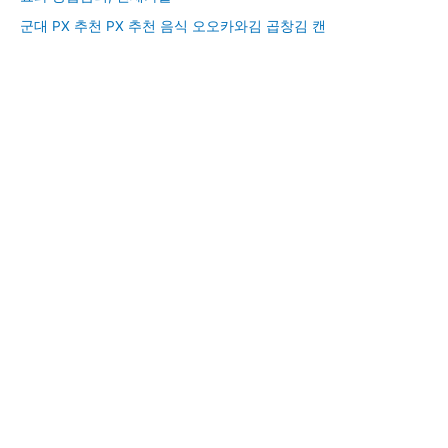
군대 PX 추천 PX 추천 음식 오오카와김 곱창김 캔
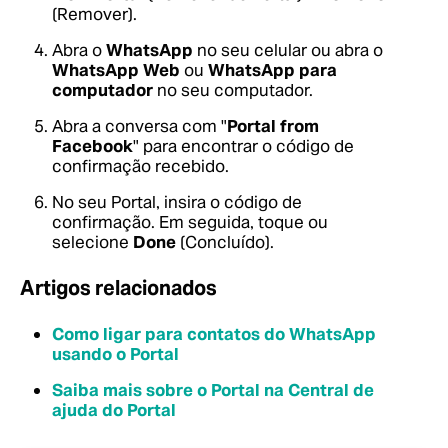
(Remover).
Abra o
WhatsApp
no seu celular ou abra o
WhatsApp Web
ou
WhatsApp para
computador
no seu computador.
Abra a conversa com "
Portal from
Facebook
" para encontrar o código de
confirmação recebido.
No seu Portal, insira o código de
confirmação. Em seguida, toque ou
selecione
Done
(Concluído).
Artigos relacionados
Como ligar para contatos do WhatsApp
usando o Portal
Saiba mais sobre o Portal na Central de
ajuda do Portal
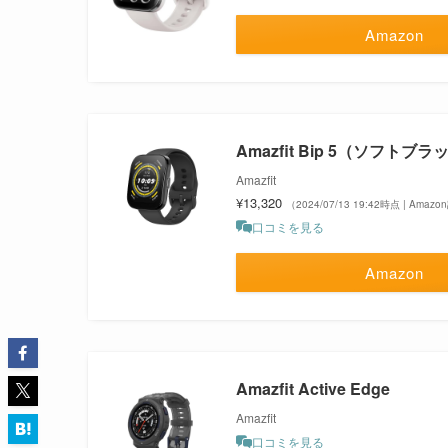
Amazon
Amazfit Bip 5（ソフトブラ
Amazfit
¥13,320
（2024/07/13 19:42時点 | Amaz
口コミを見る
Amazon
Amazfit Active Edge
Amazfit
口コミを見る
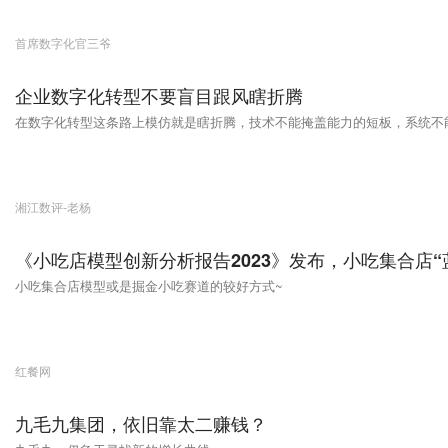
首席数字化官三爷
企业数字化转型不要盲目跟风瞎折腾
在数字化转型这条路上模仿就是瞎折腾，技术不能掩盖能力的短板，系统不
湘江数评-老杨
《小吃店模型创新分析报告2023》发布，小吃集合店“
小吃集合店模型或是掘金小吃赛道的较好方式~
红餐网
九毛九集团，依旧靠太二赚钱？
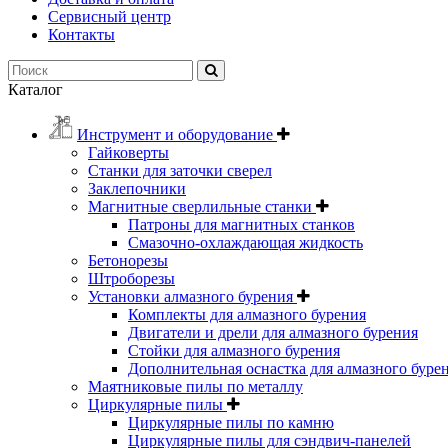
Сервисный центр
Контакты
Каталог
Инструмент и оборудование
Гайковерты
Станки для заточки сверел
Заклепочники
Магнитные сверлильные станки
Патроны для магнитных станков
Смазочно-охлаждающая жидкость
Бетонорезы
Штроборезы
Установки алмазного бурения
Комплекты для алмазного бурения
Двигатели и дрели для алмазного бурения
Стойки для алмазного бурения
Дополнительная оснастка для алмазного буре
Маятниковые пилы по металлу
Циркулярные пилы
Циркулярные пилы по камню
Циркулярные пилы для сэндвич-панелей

------------------------

(TASK DESCRIPTION): Except for the pictures, the whole listing above should be transcribed exactly.

(TASK RESPONSE):
군대 PX 추천 PX 추천 음식 오오카와김 곱창김 캔
(Remover).
Abra o
WhatsApp
no seu celular ou abra o
WhatsApp Web
ou
WhatsApp para
computador
no seu computador.
Abra a conversa com "
Portal from
Facebook
" para encontrar o código de
confirmação recebido.
No seu Portal, insira o código de
confirmação. Em seguida, toque ou
selecione
Done
(Concluído).
Artigos relacionados
Como ligar para contatos do WhatsApp
usando o Portal
Saiba mais sobre o Portal na Central de
ajuda do Portal
Amazon
Amazfit Bip 5（ソフトブラ
Amazfit
¥13,320
（2024/07/13 19:42時点 | Amaz
口コミを見る
Amazon
Amazfit Active Edge
Amazfit
口コミを見る
首席数字化官三爷
企业数字化转型不要盲目跟风瞎折腾
在数字化转型这条路上模仿就是瞎折腾，技术不能掩盖能力的短板，系统不
湘江数评-老杨
《小吃店模型创新分析报告2023》发布，小吃集合店“
小吃集合店模型或是掘金小吃赛道的较好方式~
红餐网
九毛九集团，依旧靠太二赚钱？
Сервисный центр
Контакты
Каталог
Инструмент и оборудование
Гайковерты
Станки для заточки сверел
Заклепочники
Магнитные сверлильные станки
Патроны для магнитных станков
Смазочно-охлаждающая жидкость
Бетонорезы
Штроборезы
Установки алмазного бурения
Комплекты для алмазного бурения
Двигатели и дрели для алмазного бурения
Стойки для алмазного бурения
Дополнительная оснастка для алмазного буре
Маятниковые пилы по металлу
Циркулярные пилы
Циркулярные пилы по камню
Циркулярные пилы для сэндвич-панелей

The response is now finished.